Restilado en `2012`, el Audi `R8 42` sigue muy cerca del primer modelo en espíritu, pero pule varias aristas con una presentación revisada, faros modernizados y sobre todo la llegada del `S tronic`. Frente a un Porsche 911, conserva una personalidad muy Audi, más accesible que la de un exótico puro, pero igual de dependiente de un mantenimiento minucioso en cuanto el uso se vuelve deportivo o irregular.
La gama reúne sobre todo el `4.2 FSI V8` de `430 CV`, el `5.2 FSI V10` de `525 CV` y el `V10 plus` de `550 CV`, con el manual ya más raro y un `S tronic` mucho más convincente que el antiguo `R tronic`. El facelift suele ser la mejor puerta de entrada a la primera generación, pero conserva las partidas caras de la plataforma: `Magnetic Ride`, frenos grandes, refrigeración, neumáticos, piezas de aluminio y mantenimiento motor exigente.
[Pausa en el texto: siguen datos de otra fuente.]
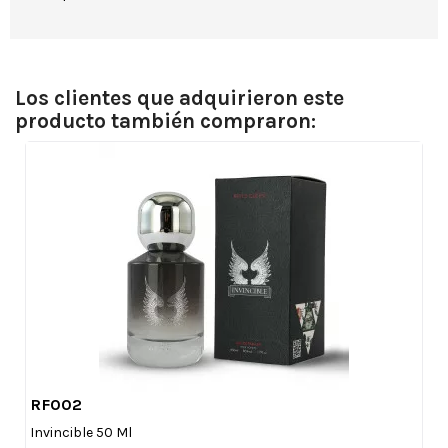
Los clientes que adquirieron este
producto también compraron:
RF002

Vista rápida
Invincible 50 Ml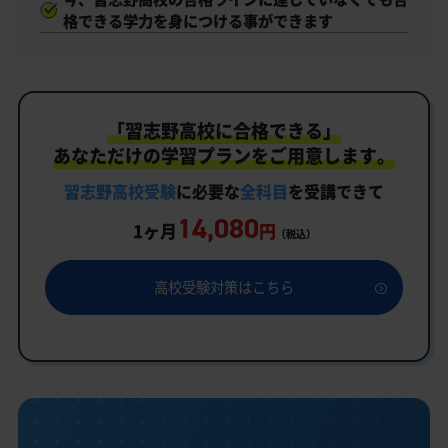
格できる学力を身につける事ができます
「習志野高校に合格できる」
あなただけの学習プランをご用意します。
習志野高校受験
に必要な
全科目
を受講できて
14,080
1ヶ月
円
（税込）
高校受験対策はこちら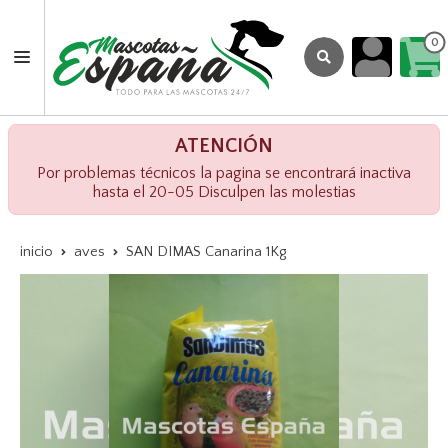
0
ATENCIÓN
Por problemas técnicos la pagina se encontrará inactiva
hasta el 20-05 Disculpen las molestias
inicio
aves
SAN DIMAS Canarina 1Kg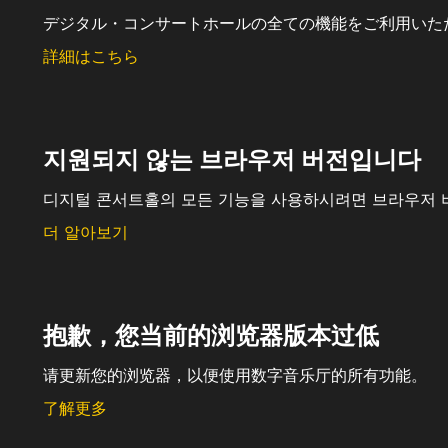
デジタル・コンサートホールの全ての機能をご利用いた
詳細はこちら
지원되지 않는 브라우저 버전입니다
디지털 콘서트홀의 모든 기능을 사용하시려면 브라우저 
더 알아보기
抱歉，您当前的浏览器版本过低
请更新您的浏览器，以便使用数字音乐厅的所有功能。
了解更多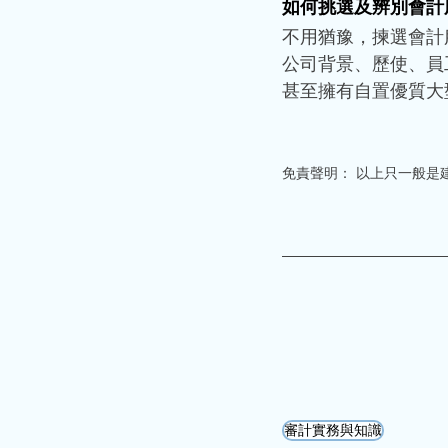
如何挑選及辨別會計
不用猶豫，揀選會計
公司背景、歷使、員
甚至擁有自置優質大
免責聲明： 以上只一般是
審計實務與知識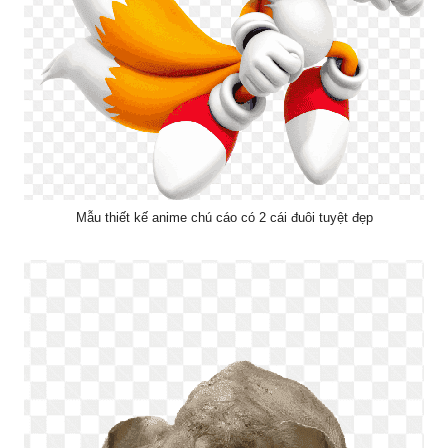
Mẫu thiết kế anime chú cáo có 2 cái đuôi tuyệt đẹp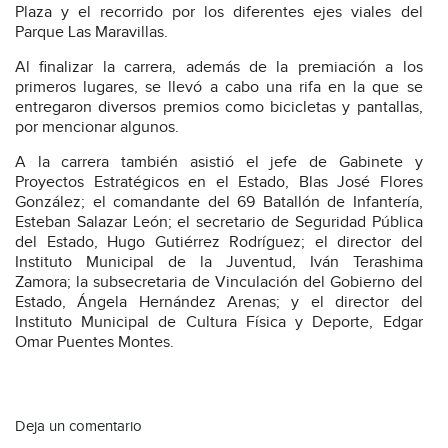
Plaza y el recorrido por los diferentes ejes viales del
Parque Las Maravillas.
Al finalizar la carrera, además de la premiación a los
primeros lugares, se llevó a cabo una rifa en la que se
entregaron diversos premios como bicicletas y pantallas,
por mencionar algunos.
A la carrera también asistió el jefe de Gabinete y
Proyectos Estratégicos en el Estado, Blas José Flores
González; el comandante del 69 Batallón de Infantería,
Esteban Salazar León; el secretario de Seguridad Pública
del Estado, Hugo Gutiérrez Rodríguez; el director del
Instituto Municipal de la Juventud, Iván Terashima
Zamora; la subsecretaria de Vinculación del Gobierno del
Estado, Ángela Hernández Arenas; y el director del
Instituto Municipal de Cultura Física y Deporte, Edgar
Omar Puentes Montes.
Deja un comentario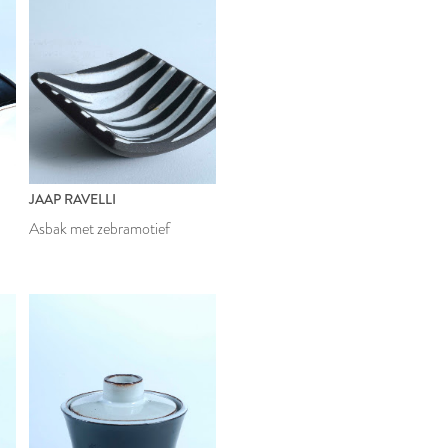
JAAP RAVELLI
Asbak met zebramotief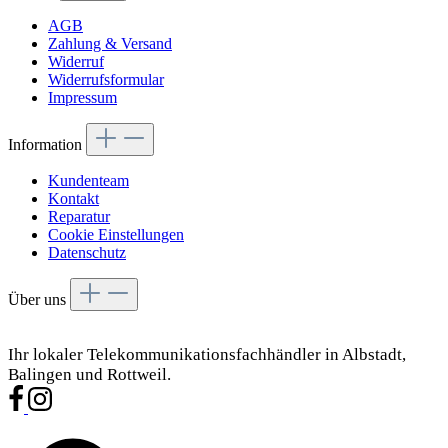
AGB
Zahlung & Versand
Widerruf
Widerrufsformular
Impressum
Information
Kundenteam
Kontakt
Reparatur
Cookie Einstellungen
Datenschutz
Über uns
Ihr lokaler Telekommunikationsfachhändler in Albstadt,
Balingen und Rottweil.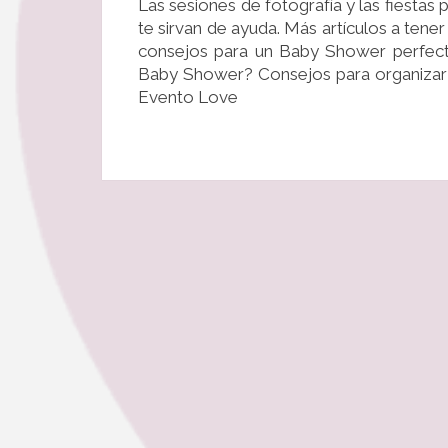
Las sesiones de fotografía y las fiesta
te sirvan de ayuda. Más artículos a ten
consejos para un Baby Shower perfec
Baby Shower? Consejos para organizar 
Evento Love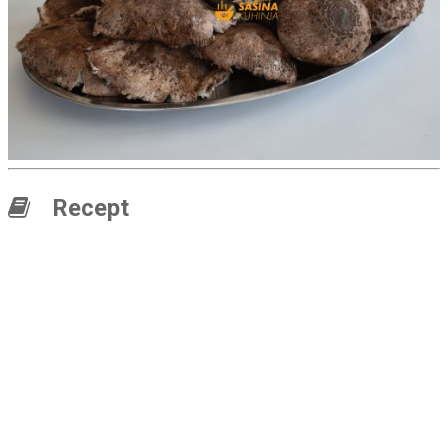
Recept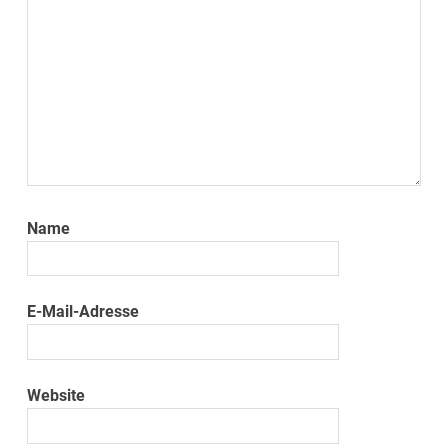
Name
E-Mail-Adresse
Website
La calidad del historial sigue siendo decisiva.
En un `R8 42 facelift` hay que vigilar primero el comportamiento del `S tronic` en frío y en caliente, las fugas de amortiguadores `Magnetic Ride`, la suciedad de admisión y encendido de los `FSI`, la refrigeración lateral y cualquier indicio de reparación basta en carrocería o bajos. El `V10 plus` añade todavía más exigencia en neumáticos, frenos y disciplina de seguimiento. Un buen coche debe mostrarse limpio en maniobras, estable de temperatura, sin vibraciones ni ruidos de chasis y acompañado de un historial cristalino.